Pourtant, nous ne voyons pas cela ?
Nous ne le mettons pas en valeur. « Ils savent chanter, faire du vélo et danser. Ce sont de grands artistes et scientifiques, de fins philosophes qui s’interrogent sur le sens profond de la vie… ». Dans un de ses livres, Anna Granata, professeur de pédagogie interculturelle à l’université de Milan-Bicocca, écrit : « Enfant, j’étais un génie. Puis, quelque chose a changé. Un filtre sélectif puissant mais imperceptible entre en jeu lors des premières expériences en famille, à l’école et dans l’espace public. L’idée que certaines formes d’intelligence sont à cultiver et d’autres non inhibe de nombreuses qualités expressives et imaginatives. » Il faut respecter la créativité et l’unicité des enfants.
Dans quelle mesure votre livre peut-il être politique ?
Toute personne travaillant avec des enfants fait de la politique; la politique la plus ambitieuse et clairvoyante, mais aussi la moins confortable et gratifiante. En effet, elle donnera des fruits dans plusieurs décennies, mais elle est précieuse car elle concerne la société de l’avenir, composée et gouvernée par les enfants d’aujourd’hui.
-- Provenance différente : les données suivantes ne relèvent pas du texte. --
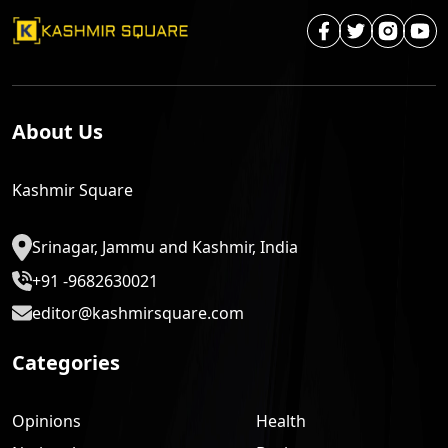
About Us
Kashmir Square
Srinagar, Jammu and Kashmir, India
+91 -9682630021
editor@kashmirsquare.com
Categories
Opinions
Health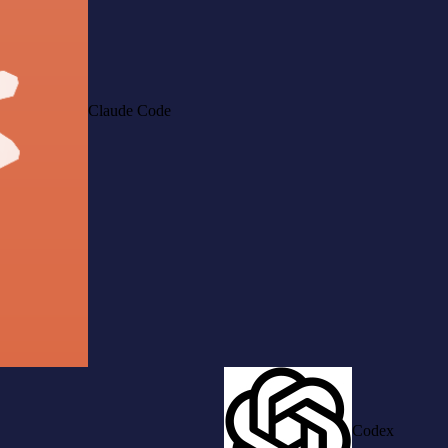
Claude Code
Codex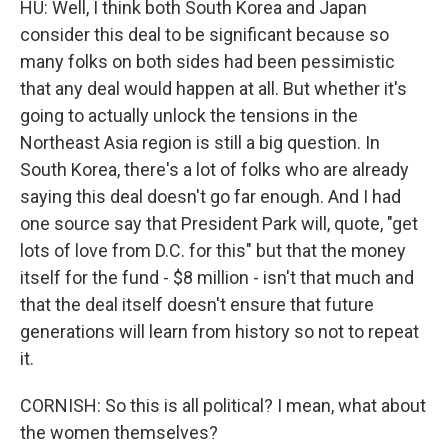
HU: Well, I think both South Korea and Japan
consider this deal to be significant because so
many folks on both sides had been pessimistic
that any deal would happen at all. But whether it's
going to actually unlock the tensions in the
Northeast Asia region is still a big question. In
South Korea, there's a lot of folks who are already
saying this deal doesn't go far enough. And I had
one source say that President Park will, quote, "get
lots of love from D.C. for this" but that the money
itself for the fund - $8 million - isn't that much and
that the deal itself doesn't ensure that future
generations will learn from history so not to repeat
it.
CORNISH: So this is all political? I mean, what about
the women themselves?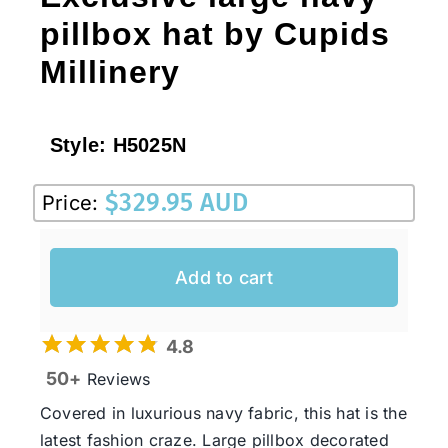
pillbox hat by Cupids
Millinery
Style:
H5025N
$
329.95 AUD
Price:
Add to cart
4.8
50+
Reviews
Covered in luxurious navy fabric, this hat is the
latest fashion craze. Large pillbox decorated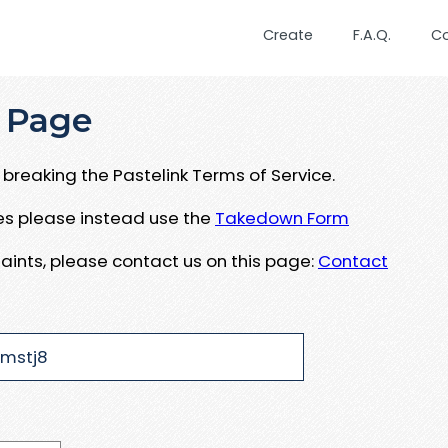
Create
F.A.Q.
C
 Page
breaking the Pastelink Terms of Service.
ues please instead use the
Takedown Form
aints, please contact us on this page:
Contact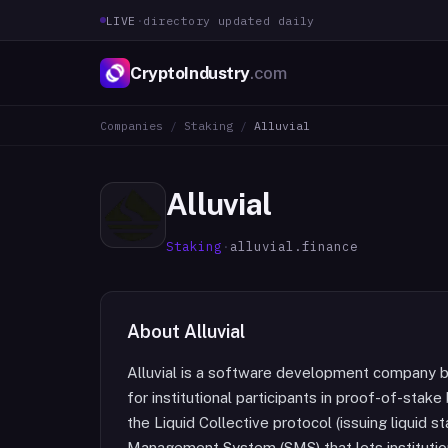
LIVE
·
directory updated daily
CryptoIndustry
.com
Companies
/
Staking
/
Alluvial
Alluvial
Staking
·
alluvial.finance
About
Alluvial
Alluvial is a software development company bu
for institutional participants in proof-of-stak
the Liquid Collective protocol (issuing liquid
Management System (SMS) that lets institutio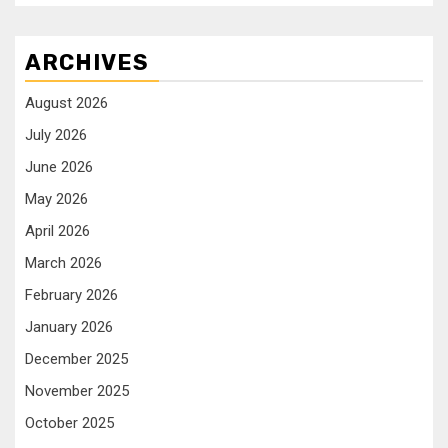
ARCHIVES
August 2026
July 2026
June 2026
May 2026
April 2026
March 2026
February 2026
January 2026
December 2025
November 2025
October 2025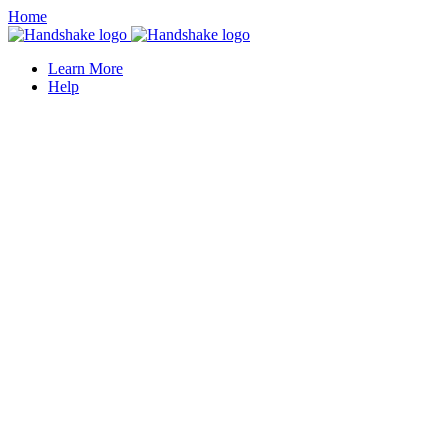
Home
Learn More
Help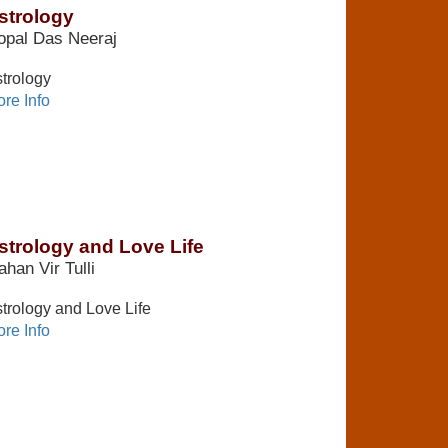
strology
opal Das Neeraj
trology
re Info
strology and Love Life
han Vir Tulli
trology and Love Life
re Info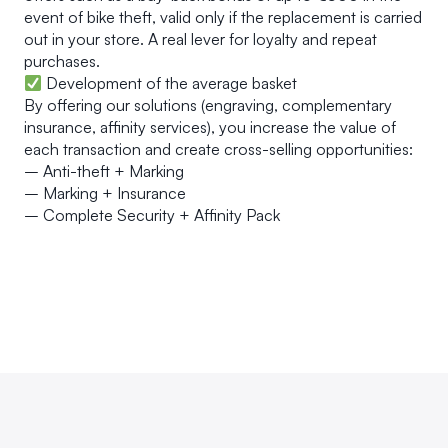
event of bike theft, valid only if the replacement is carried
out in your store. A real lever for loyalty and repeat
purchases.
Development of the average basket
By offering our solutions (engraving, complementary
insurance, affinity services), you increase the value of
each transaction and create cross-selling opportunities:
– Anti-theft + Marking
– Marking + Insurance
– Complete Security + Affinity Pack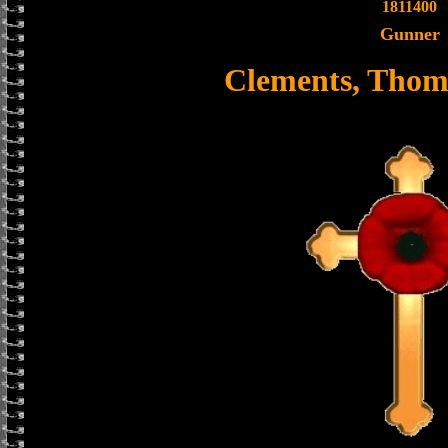
1811400
Gunner
Clements, Thom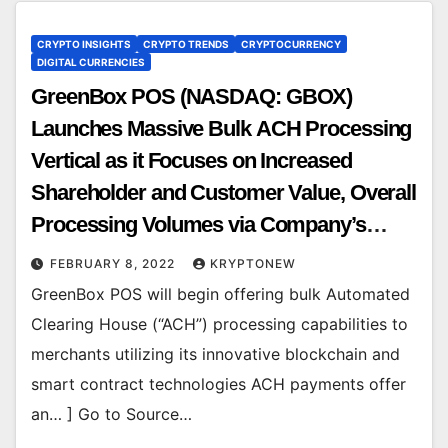
CRYPTO INSIGHTS
CRYPTO TRENDS
CRYPTOCURRENCY
DIGITAL CURRENCIES
GreenBox POS (NASDAQ: GBOX)
Launches Massive Bulk ACH Processing
Vertical as it Focuses on Increased
Shareholder and Customer Value, Overall
Processing Volumes via Company’s
Gen3 tech
FEBRUARY 8, 2022
KRYPTONEW
GreenBox POS will begin offering bulk Automated
Clearing House (“ACH”) processing capabilities to
merchants utilizing its innovative blockchain and
smart contract technologies ACH payments offer
an… ] Go to Source…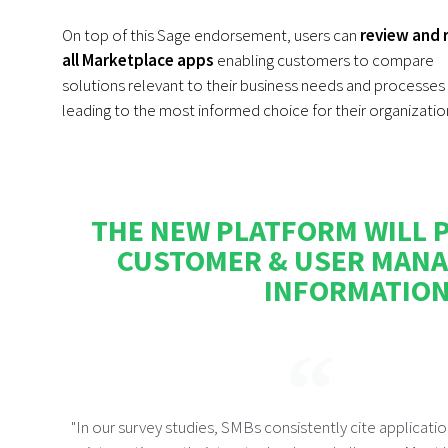
On top of this Sage endorsement, users can
review and 
all Marketplace apps
enabling customers to compare
solutions relevant to their business needs and processes
leading to the most informed choice for their organizatio
THE NEW PLATFORM WILL P
CUSTOMER & USER MANA
INFORMATION,
"In our survey studies, SMBs consistently cite applicati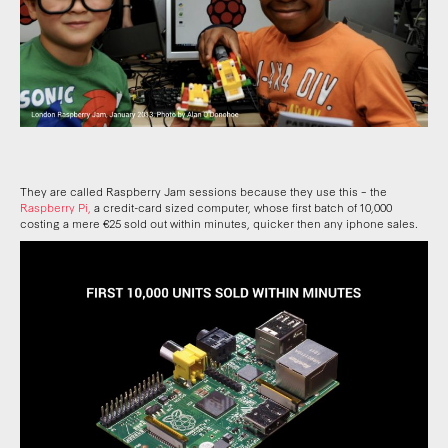
They are called Raspberry Jam sessions because they use this – the
Raspberry Pi,
a credit-card sized computer, whose first batch of 10,000
costing a mere €25 sold out within minutes, quicker then any iphone sales.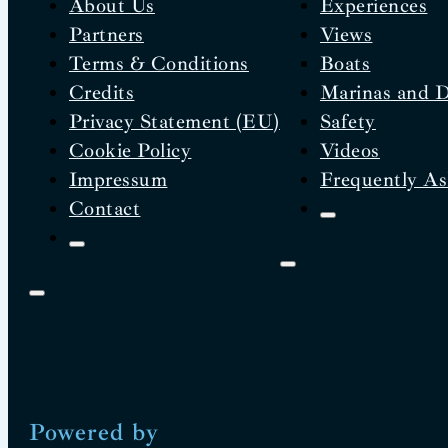
About Us
Experiences
Partners
Views
Terms & Conditions
Boats
Credits
Marinas and 
Privacy Statement (EU)
Safety
Cookie Policy
Videos
Impressum
Frequently As
Contact
Powered by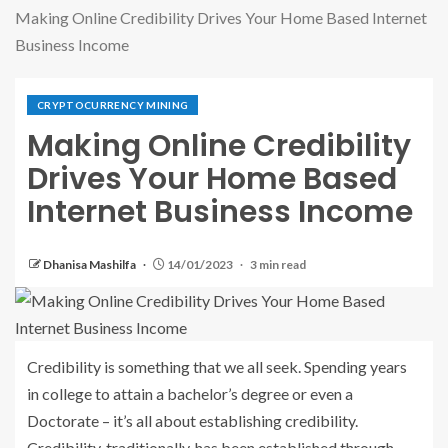
Making Online Credibility Drives Your Home Based Internet
Business Income
CRYPTOCURRENCY MINING
Making Online Credibility
Drives Your Home Based
Internet Business Income
Dhanisa Mashilfa
14/01/2023
3 min read
Credibility is something that we all seek. Spending years
in college to attain a bachelor’s degree or even a
Doctorate – it’s all about establishing credibility.
Credibility, traditionally, has been established through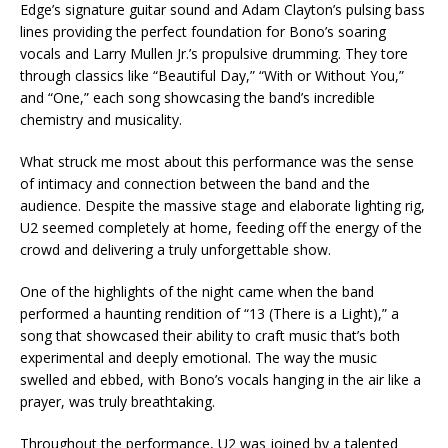
Edge’s signature guitar sound and Adam Clayton’s pulsing bass
lines providing the perfect foundation for Bono’s soaring
vocals and Larry Mullen Jr.’s propulsive drumming. They tore
through classics like “Beautiful Day,” “With or Without You,”
and “One,” each song showcasing the band’s incredible
chemistry and musicality.
What struck me most about this performance was the sense
of intimacy and connection between the band and the
audience. Despite the massive stage and elaborate lighting rig,
U2 seemed completely at home, feeding off the energy of the
crowd and delivering a truly unforgettable show.
One of the highlights of the night came when the band
performed a haunting rendition of “13 (There is a Light),” a
song that showcased their ability to craft music that’s both
experimental and deeply emotional. The way the music
swelled and ebbed, with Bono’s vocals hanging in the air like a
prayer, was truly breathtaking.
Throughout the performance, U2 was joined by a talented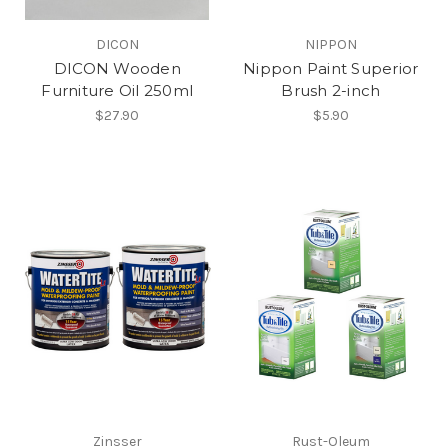
DICON
NIPPON
DICON Wooden
Nippon Paint Superior
Furniture Oil 250ml
Brush 2-inch
$27.90
$5.90
Zinsser
Rust-Oleum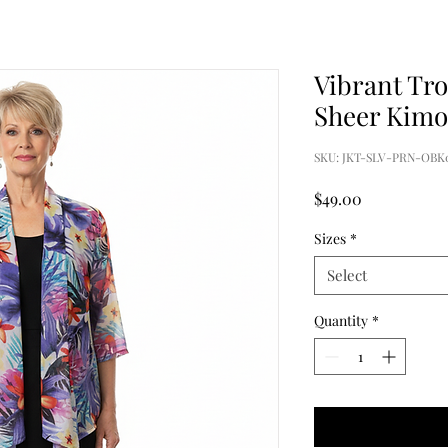
Vibrant Tro
Sheer Kim
SKU: JKT-SLV-PRN-OBK
Price
$49.00
Sizes
*
Select
Quantity
*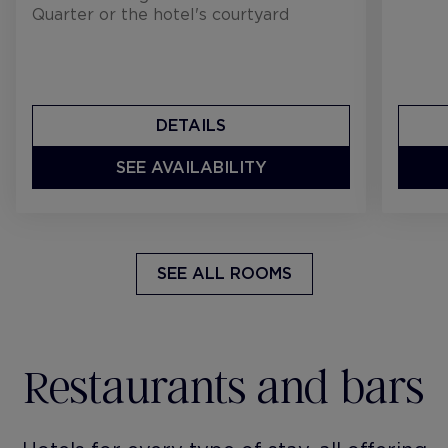
Quarter or the hotel's courtyard
DETAILS
SEE AVAILABILITY
SEE ALL ROOMS
Restaurants and bars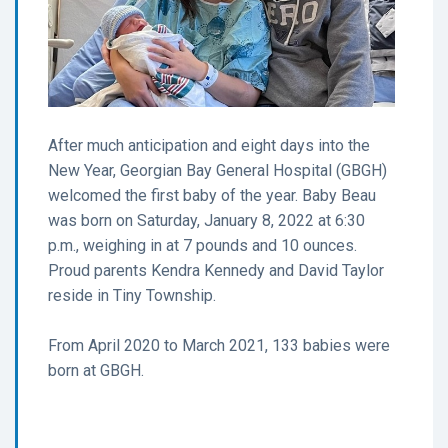
After much anticipation and eight days into the
New Year, Georgian Bay General Hospital (GBGH)
welcomed the first baby of the year. Baby Beau
was born on Saturday, January 8, 2022 at 6:30
p.m., weighing in at 7 pounds and 10 ounces.
Proud parents Kendra Kennedy and David Taylor
reside in Tiny Township.
From April 2020 to March 2021, 133 babies were
born at GBGH.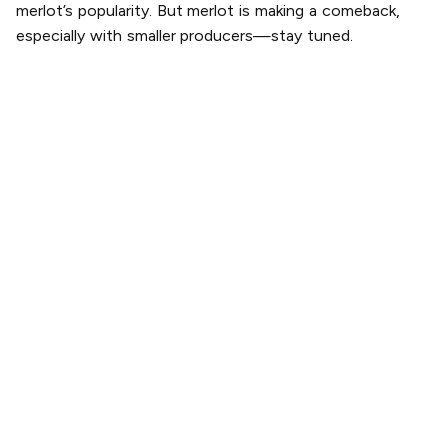
merlot’s popularity. But merlot is making a comeback,
especially with smaller producers—stay tuned.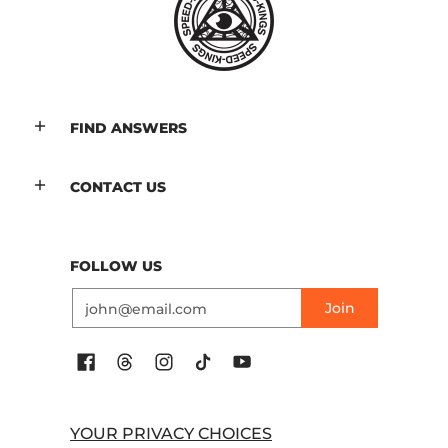
FIND ANSWERS
CONTACT US
FOLLOW US
Email
Join
YOUR PRIVACY CHOICES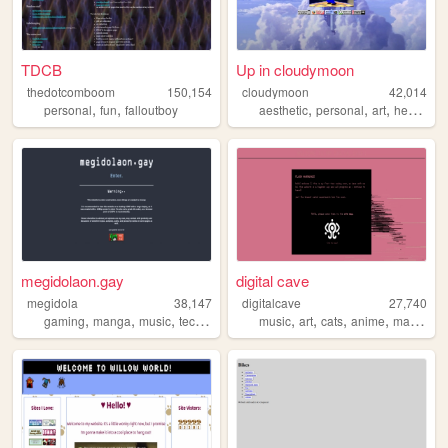
TDCB
Up in cloudymoon
thedotcomboom
150,154
cloudymoon
42,014
,
,
,
,
,
personal
fun
falloutboy
aesthetic
personal
art
heaven
megidolaon.gay
digital cave
megidola
38,147
digitalcave
27,740
,
,
,
,
,
,
,
,
gaming
manga
music
technology
anime
music
art
cats
anime
manga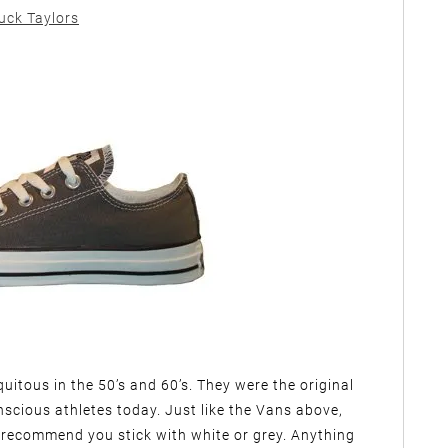
uck Taylors
itous in the 50’s and 60’s. They were the original
onscious athletes today. Just like the Vans above,
 recommend you stick with white or grey. Anything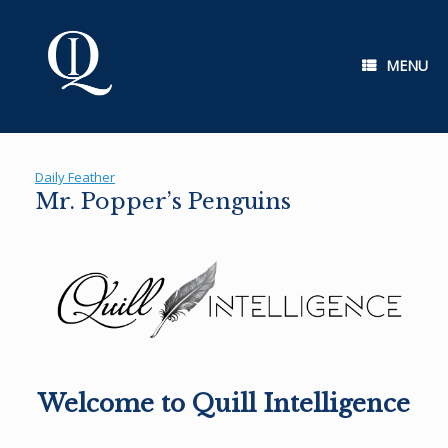
Skip
to
content
MENU
Daily Feather
Mr. Popper’s Penguins
Welcome to Quill Intelligence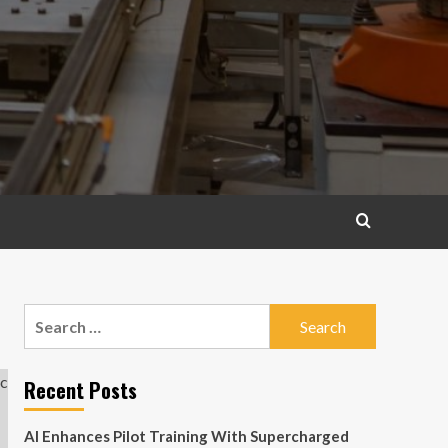
Search
for:
Recent Posts
AI Enhances Pilot Training With Supercharged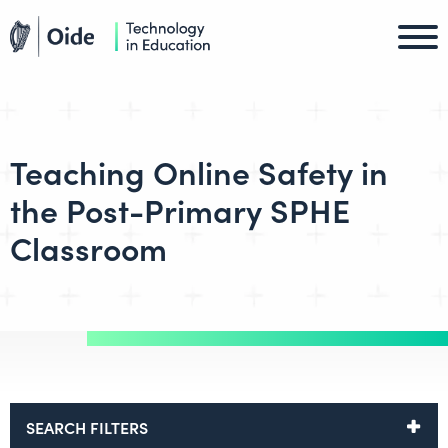
Skip to main content
Oide home
Oide home
Teaching Online Safety in
the Post-Primary SPHE
Classroom
SEARCH FILTERS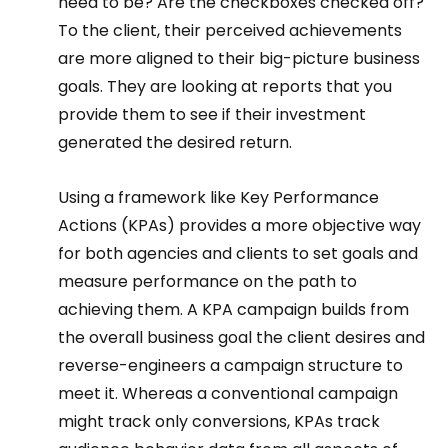
need to be? Are the checkboxes checked off? 
To the client, their perceived achievements 
are more aligned to their big-picture business 
goals. They are looking at reports that you 
provide them to see if their investment 
generated the desired return.  
Using a framework like Key Performance 
Actions (KPAs) provides a more objective way 
for both agencies and clients to set goals and 
measure performance on the path to 
achieving them. A KPA campaign builds from 
the overall business goal the client desires and 
reverse-engineers a campaign structure to 
meet it. Whereas a conventional campaign 
might track only conversions, KPAs track 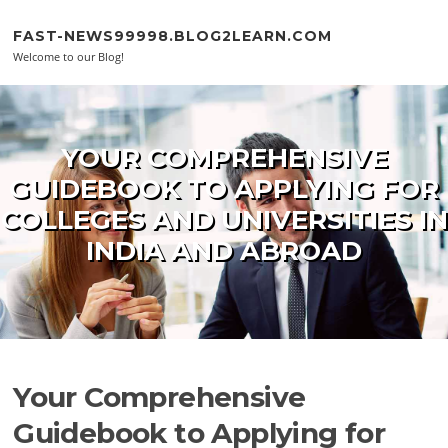
Skip to content
FAST-NEWS99998.BLOG2LEARN.COM
Welcome to our Blog!
YOUR COMPREHENSIVE
GUIDEBOOK TO APPLYING FOR
COLLEGES AND UNIVERSITIES IN
INDIA AND ABROAD
Your Comprehensive
Guidebook to Applying for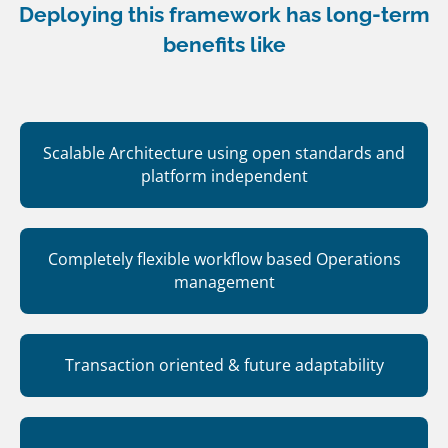
Deploying this framework has long-term
benefits like
Scalable Architecture using open standards and
platform independent
Completely flexible workflow based Operations
management
Transaction oriented & future adaptability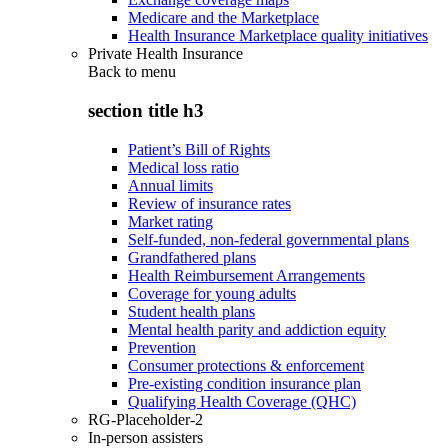
Medicare and the Marketplace
Health Insurance Marketplace quality initiatives
Private Health Insurance
Back to
menu
section title h3
Patient’s Bill of Rights
Medical loss ratio
Annual limits
Review of insurance rates
Market rating
Self-funded, non-federal governmental plans
Grandfathered plans
Health Reimbursement Arrangements
Coverage for young adults
Student health plans
Mental health parity and addiction equity
Prevention
Consumer protections & enforcement
Pre-existing condition insurance plan
Qualifying Health Coverage (QHC)
RG-Placeholder-2
In-person assisters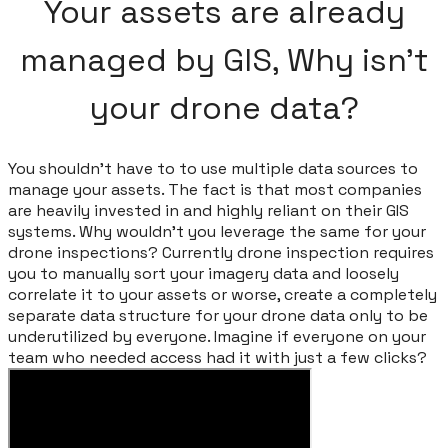
Your assets are already
managed by GIS, Why isn't
your drone data?
You shouldn't have to to use multiple data sources to
manage your assets. The fact is that most companies
are heavily invested in and highly reliant on their GIS
systems. Why wouldn't you leverage the same for your
drone inspections? Currently drone inspection requires
you to manually sort your imagery data and loosely
correlate it to your assets or worse, create a completely
separate data structure for your drone data only to be
underutilized by everyone. Imagine if everyone on your
team who needed access had it with just a few clicks?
Il faut commencer par les plus fragiles…
La stabilité d’un pont est calculée à partir de la pile la plus faible; il suffit que l’une d’entre elles s’écroule pour faire tomber le pont tout entier. Concevoir une cohabitation à partir des besoins des personnes vulnérables, handicapées, des aînés ou des enfants, signifie mettre en sécurité la stabilité de l’ensemble de la société. Le livre est parcouru par cette idée de « remettre les enfants au centre de nos communautés ».